- _Task details_
Leaving out every picture, output the records below exactly as they are.

- _Data listing_
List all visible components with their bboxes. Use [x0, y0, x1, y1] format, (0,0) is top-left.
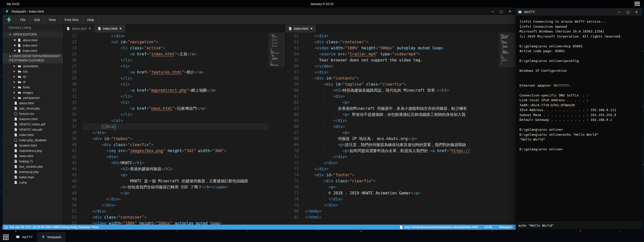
code-line-25[interactable]: <a href="index.html">主頁</a>	[83, 51, 268, 57]
code-line-23[interactable]: <ul id="navigation">	[83, 39, 268, 45]
sidebar-file-HKWTC-notice.pdf[interactable]: AHKWTC notice.pdf	[3, 122, 63, 127]
code-line-49[interactable]: </div>	[83, 196, 268, 202]
code-line-79[interactable]: </div>	[305, 202, 499, 208]
code-line-71[interactable]: </div>	[305, 154, 499, 160]
code-line-57[interactable]: </div>	[305, 69, 499, 75]
code-line-45[interactable]: <p>	[83, 172, 268, 178]
code-line-46[interactable]: HKWTC 是一個 Minecraft 的建築伺服器，主要建築計劃包括鐵路	[83, 178, 268, 184]
code-line-60[interactable]: <h1>特別為建築及鐵路而設，現代化的 Minecraft 世界.</h1>	[305, 87, 499, 93]
code-line-27[interactable]: <li>	[83, 63, 268, 69]
sidebar-file-features.html[interactable]: features.html	[3, 116, 63, 122]
code-line-72[interactable]: </div>	[305, 160, 499, 166]
code-line-53[interactable]: <video width="100%" height="500px" autop…	[83, 220, 268, 225]
code-line-69[interactable]: <p>請注意，我們的伺服器為確保玩家及遊玩時的質素，我們對的服器開啟	[305, 142, 499, 148]
hamburger-menu-icon[interactable]	[634, 2, 640, 6]
code-line-42[interactable]: <div>	[83, 154, 268, 160]
code-line-38[interactable]: </div>	[83, 130, 268, 136]
sidebar-folder-yamiyamimi[interactable]: ▶yamiyamimi	[3, 95, 63, 100]
code-line-56[interactable]: </video>	[305, 63, 499, 69]
open-editor-item[interactable]: ✕index.html	[3, 48, 63, 53]
sidebar-folder-autostation[interactable]: ▶autostation	[3, 63, 63, 69]
wstty-titlebar[interactable]: WsTTY ─ ▢ ✕	[516, 8, 642, 16]
taskbar-item-wstty[interactable]: WsTTY	[12, 232, 37, 242]
open-editor-item[interactable]: ✕index.html	[3, 43, 63, 48]
code-line-44[interactable]: <h2>香港的建築伺服器</h2>	[83, 166, 268, 172]
open-editor-item[interactable]: ✕about.html	[3, 38, 63, 43]
taskbar-item-notepada[interactable]: NotepadA	[37, 232, 66, 242]
code-line-36[interactable]: </ul>	[83, 118, 268, 124]
close-icon[interactable]: ✕	[633, 9, 640, 15]
minimap-viewport[interactable]	[268, 32, 285, 67]
code-line-43[interactable]: <h1>HKWTC</h1>	[83, 160, 268, 166]
code-line-70[interactable]: <p>如有問題或需要申請白名單，歡迎加入我們的 <a href="https:/…	[305, 148, 499, 154]
code-line-52[interactable]: <div class="container">	[305, 39, 499, 45]
terminal-input[interactable]: echo "Hello World"	[516, 222, 642, 229]
code-line-76[interactable]: <p>	[305, 184, 499, 190]
code-line-51[interactable]: </div>	[305, 33, 499, 39]
open-editors-section-header[interactable]: ▼ OPEN EDITORS	[3, 31, 63, 38]
minimap-viewport[interactable]	[499, 32, 516, 67]
code-line-51[interactable]: </div>	[83, 208, 268, 214]
root-folder-header[interactable]: ▼ USER:/DESKTOP/SCREENSHOT /TEST/WWW CLE…	[3, 53, 63, 63]
statusbar-language[interactable]: HTML	[484, 225, 493, 229]
sidebar-folder-fonts[interactable]: ▶fonts	[3, 85, 63, 90]
close-editor-icon[interactable]: ✕	[14, 39, 16, 42]
code-line-80[interactable]: </body>	[305, 208, 499, 214]
code-line-55[interactable]: Your browser does not support the video …	[305, 57, 499, 63]
menu-font-size[interactable]: Font Size	[60, 15, 83, 24]
sidebar-folder-images[interactable]: ▶images	[3, 90, 63, 95]
code-line-77[interactable]: © 2018 - 2019 HKWTC Animation Gamer</p>	[305, 190, 499, 196]
maximize-icon[interactable]: ▢	[498, 9, 505, 14]
code-line-78[interactable]: </div>	[305, 196, 499, 202]
close-icon[interactable]: ✕	[506, 9, 514, 14]
code-line-66[interactable]: <div>	[305, 124, 499, 130]
sidebar-file-index.html[interactable]: index.html	[3, 132, 63, 137]
close-editor-icon[interactable]: ✕	[14, 44, 16, 47]
code-line-41[interactable]: <img src="images/box.png" height="342" w…	[83, 148, 268, 154]
menu-view[interactable]: View	[44, 15, 60, 24]
code-line-68[interactable]: 伺服器 IP 地址為： mcs.hkwtc.org</p>	[305, 136, 499, 142]
code-line-22[interactable]: </div>	[83, 33, 268, 39]
app-launcher-icon[interactable]	[0, 232, 12, 242]
code-line-39[interactable]: <div id="topbox">	[83, 136, 268, 142]
code-line-28[interactable]: <a href="features.html">簡介</a>	[83, 69, 268, 75]
code-line-30[interactable]: <li>	[83, 81, 268, 87]
code-line-29[interactable]: </li>	[83, 75, 268, 81]
close-tab-icon[interactable]: ✕	[310, 27, 313, 30]
system-menu-label[interactable]: My ArOZ	[7, 2, 20, 6]
code-line-75[interactable]: <div class="clearfix">	[305, 178, 499, 184]
close-tab-icon[interactable]: ✕	[88, 27, 91, 30]
tab-about.html[interactable]: about.html✕	[63, 25, 94, 32]
close-tab-icon[interactable]: ✕	[119, 27, 122, 30]
minimize-icon[interactable]: ─	[616, 9, 623, 15]
code-line-63[interactable]: 在香港的Minecraft 伺服器中，多為小遊戲和純生存的伺服器，較少擁有	[305, 106, 499, 112]
sidebar-file-add-vhost.php[interactable]: add_vhost.php	[3, 106, 63, 111]
minimize-icon[interactable]: ─	[489, 9, 497, 14]
tab-index.html[interactable]: index.html✕	[285, 25, 316, 32]
code-line-48[interactable]: </p>	[83, 190, 268, 196]
minimap-left[interactable]	[268, 32, 285, 225]
code-line-24[interactable]: <li class="active">	[83, 45, 268, 51]
code-line-52[interactable]: <div class="container">	[83, 214, 268, 220]
code-line-73[interactable]: </div>	[305, 166, 499, 172]
sidebar-file-testmysql.php[interactable]: testmysql.php	[3, 169, 63, 175]
code-line-50[interactable]: </div>	[83, 202, 268, 208]
code-line-81[interactable]: </html>	[305, 214, 499, 220]
sidebar-file-about.html[interactable]: about.html	[3, 100, 63, 106]
code-editor-left[interactable]: </div> <ul id="navigation"> <li class="a…	[83, 32, 268, 225]
code-line-40[interactable]: <div class="clearfix">	[83, 142, 268, 148]
menu-edit[interactable]: Edit	[30, 15, 44, 24]
code-line-61[interactable]: <div>	[305, 93, 499, 99]
code-line-65[interactable]: </div>	[305, 118, 499, 124]
code-line-58[interactable]: <div id="contents">	[305, 75, 499, 81]
code-line-74[interactable]: <div id="footer">	[305, 172, 499, 178]
close-editor-icon[interactable]: ✕	[14, 49, 16, 52]
sidebar-folder-dc[interactable]: ▶dc	[3, 74, 63, 79]
code-line-34[interactable]: <a href="news.html">玩家傳送門</a>	[83, 106, 268, 112]
menu-help[interactable]: Help	[83, 15, 99, 24]
code-line-33[interactable]: <li>	[83, 99, 268, 106]
code-editor-right[interactable]: </div> <div class="container"> <video wi…	[305, 32, 499, 225]
sidebar-file-trailer.mp4[interactable]: trailer.mp4	[3, 175, 63, 180]
code-line-31[interactable]: <a href="mapredirect.php">網上地圖</a>	[83, 87, 268, 93]
sidebar-folder-dl[interactable]: ▶dl	[3, 79, 63, 85]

- _Worked solution_
List all visible components with their bboxes. Use [x0, y0, x1, y1] format, (0,0) is top-left.
code-line-25[interactable]: <a href="index.html">主頁</a>	[83, 51, 268, 57]
code-line-23[interactable]: <ul id="navigation">	[83, 39, 268, 45]
sidebar-file-HKWTC-notice.pdf[interactable]: AHKWTC notice.pdf	[3, 122, 63, 127]
code-line-49[interactable]: </div>	[83, 196, 268, 202]
code-line-79[interactable]: </div>	[305, 202, 499, 208]
code-line-71[interactable]: </div>	[305, 154, 499, 160]
code-line-57[interactable]: </div>	[305, 69, 499, 75]
code-line-45[interactable]: <p>	[83, 172, 268, 178]
code-line-46[interactable]: HKWTC 是一個 Minecraft 的建築伺服器，主要建築計劃包括鐵路	[83, 178, 268, 184]
code-line-60[interactable]: <h1>特別為建築及鐵路而設，現代化的 Minecraft 世界.</h1>	[305, 87, 499, 93]
code-line-27[interactable]: <li>	[83, 63, 268, 69]
sidebar-file-features.html[interactable]: features.html	[3, 116, 63, 122]
code-line-72[interactable]: </div>	[305, 160, 499, 166]
code-line-53[interactable]: <video width="100%" height="500px" autop…	[83, 220, 268, 225]
code-line-69[interactable]: <p>請注意，我們的伺服器為確保玩家及遊玩時的質素，我們對的服器開啟	[305, 142, 499, 148]
hamburger-menu-icon[interactable]	[634, 2, 640, 6]
code-line-42[interactable]: <div>	[83, 154, 268, 160]
code-line-38[interactable]: </div>	[83, 130, 268, 136]
sidebar-folder-yamiyamimi[interactable]: ▶yamiyamimi	[3, 95, 63, 100]
code-line-56[interactable]: </video>	[305, 63, 499, 69]
open-editor-item[interactable]: ✕index.html	[3, 48, 63, 53]
sidebar-folder-autostation[interactable]: ▶autostation	[3, 63, 63, 69]
wstty-titlebar[interactable]: WsTTY ─ ▢ ✕	[516, 8, 642, 16]
taskbar-item-wstty[interactable]: WsTTY	[12, 232, 37, 242]
open-editor-item[interactable]: ✕index.html	[3, 43, 63, 48]
code-line-44[interactable]: <h2>香港的建築伺服器</h2>	[83, 166, 268, 172]
open-editor-item[interactable]: ✕about.html	[3, 38, 63, 43]
taskbar-item-notepada[interactable]: NotepadA	[37, 232, 66, 242]
code-line-36[interactable]: </ul>	[83, 118, 268, 124]
close-icon[interactable]: ✕	[633, 9, 640, 15]
minimap-viewport[interactable]	[268, 32, 285, 67]
code-line-43[interactable]: <h1>HKWTC</h1>	[83, 160, 268, 166]
code-line-70[interactable]: <p>如有問題或需要申請白名單，歡迎加入我們的 <a href="https:/…	[305, 148, 499, 154]
code-line-52[interactable]: <div class="container">	[305, 39, 499, 45]
terminal-input[interactable]: echo "Hello World"	[516, 222, 642, 229]
code-line-76[interactable]: <p>	[305, 184, 499, 190]
code-line-51[interactable]: </div>	[305, 33, 499, 39]
open-editors-section-header[interactable]: ▼ OPEN EDITORS	[3, 31, 63, 38]
minimap-viewport[interactable]	[499, 32, 516, 67]
code-line-51[interactable]: </div>	[83, 208, 268, 214]
root-folder-header[interactable]: ▼ USER:/DESKTOP/SCREENSHOT /TEST/WWW CLE…	[3, 53, 63, 63]
statusbar-language[interactable]: HTML	[484, 225, 493, 229]
sidebar-folder-fonts[interactable]: ▶fonts	[3, 85, 63, 90]
close-editor-icon[interactable]: ✕	[14, 39, 16, 42]
code-line-80[interactable]: </body>	[305, 208, 499, 214]
code-line-55[interactable]: Your browser does not support the video …	[305, 57, 499, 63]
menu-font-size[interactable]: Font Size	[60, 15, 83, 24]
sidebar-folder-images[interactable]: ▶images	[3, 90, 63, 95]
code-line-77[interactable]: © 2018 - 2019 HKWTC Animation Gamer</p>	[305, 190, 499, 196]
maximize-icon[interactable]: ▢	[498, 9, 505, 14]
code-line-78[interactable]: </div>	[305, 196, 499, 202]
close-icon[interactable]: ✕	[506, 9, 514, 14]
code-line-66[interactable]: <div>	[305, 124, 499, 130]
sidebar-file-index.html[interactable]: index.html	[3, 132, 63, 137]
close-editor-icon[interactable]: ✕	[14, 44, 16, 47]
code-line-41[interactable]: <img src="images/box.png" height="342" w…	[83, 148, 268, 154]
menu-view[interactable]: View	[44, 15, 60, 24]
code-line-68[interactable]: 伺服器 IP 地址為： mcs.hkwtc.org</p>	[305, 136, 499, 142]
code-line-22[interactable]: </div>	[83, 33, 268, 39]
app-launcher-icon[interactable]	[0, 232, 12, 242]
code-line-39[interactable]: <div id="topbox">	[83, 136, 268, 142]
code-line-28[interactable]: <a href="features.html">簡介</a>	[83, 69, 268, 75]
code-line-30[interactable]: <li>	[83, 81, 268, 87]
code-line-29[interactable]: </li>	[83, 75, 268, 81]
close-tab-icon[interactable]: ✕	[310, 27, 313, 30]
system-menu-label[interactable]: My ArOZ	[7, 2, 20, 6]
code-line-75[interactable]: <div class="clearfix">	[305, 178, 499, 184]
close-tab-icon[interactable]: ✕	[88, 27, 91, 30]
tab-about.html[interactable]: about.html✕	[63, 25, 94, 32]
close-tab-icon[interactable]: ✕	[119, 27, 122, 30]
minimize-icon[interactable]: ─	[616, 9, 623, 15]
code-line-63[interactable]: 在香港的Minecraft 伺服器中，多為小遊戲和純生存的伺服器，較少擁有	[305, 106, 499, 112]
sidebar-file-add-vhost.php[interactable]: add_vhost.php	[3, 106, 63, 111]
minimize-icon[interactable]: ─	[489, 9, 497, 14]
tab-index.html[interactable]: index.html✕	[285, 25, 316, 32]
code-line-48[interactable]: </p>	[83, 190, 268, 196]
minimap-left[interactable]	[268, 32, 285, 225]
code-line-24[interactable]: <li class="active">	[83, 45, 268, 51]
code-line-52[interactable]: <div class="container">	[83, 214, 268, 220]
code-line-73[interactable]: </div>	[305, 166, 499, 172]
sidebar-file-testmysql.php[interactable]: testmysql.php	[3, 169, 63, 175]
code-line-50[interactable]: </div>	[83, 202, 268, 208]
code-line-81[interactable]: </html>	[305, 214, 499, 220]
sidebar-file-about.html[interactable]: about.html	[3, 100, 63, 106]
code-editor-left[interactable]: </div> <ul id="navigation"> <li class="a…	[83, 32, 268, 225]
code-line-40[interactable]: <div class="clearfix">	[83, 142, 268, 148]
menu-edit[interactable]: Edit	[30, 15, 44, 24]
code-line-61[interactable]: <div>	[305, 93, 499, 99]
code-line-65[interactable]: </div>	[305, 118, 499, 124]
code-line-58[interactable]: <div id="contents">	[305, 75, 499, 81]
code-line-74[interactable]: <div id="footer">	[305, 172, 499, 178]
close-editor-icon[interactable]: ✕	[14, 49, 16, 52]
sidebar-folder-dc[interactable]: ▶dc	[3, 74, 63, 79]
code-line-34[interactable]: <a href="news.html">玩家傳送門</a>	[83, 106, 268, 112]
menu-help[interactable]: Help	[83, 15, 99, 24]
code-line-33[interactable]: <li>	[83, 99, 268, 106]
code-editor-right[interactable]: </div> <div class="container"> <video wi…	[305, 32, 499, 225]
sidebar-file-trailer.mp4[interactable]: trailer.mp4	[3, 175, 63, 180]
code-line-31[interactable]: <a href="mapredirect.php">網上地圖</a>	[83, 87, 268, 93]
sidebar-folder-dl[interactable]: ▶dl	[3, 79, 63, 85]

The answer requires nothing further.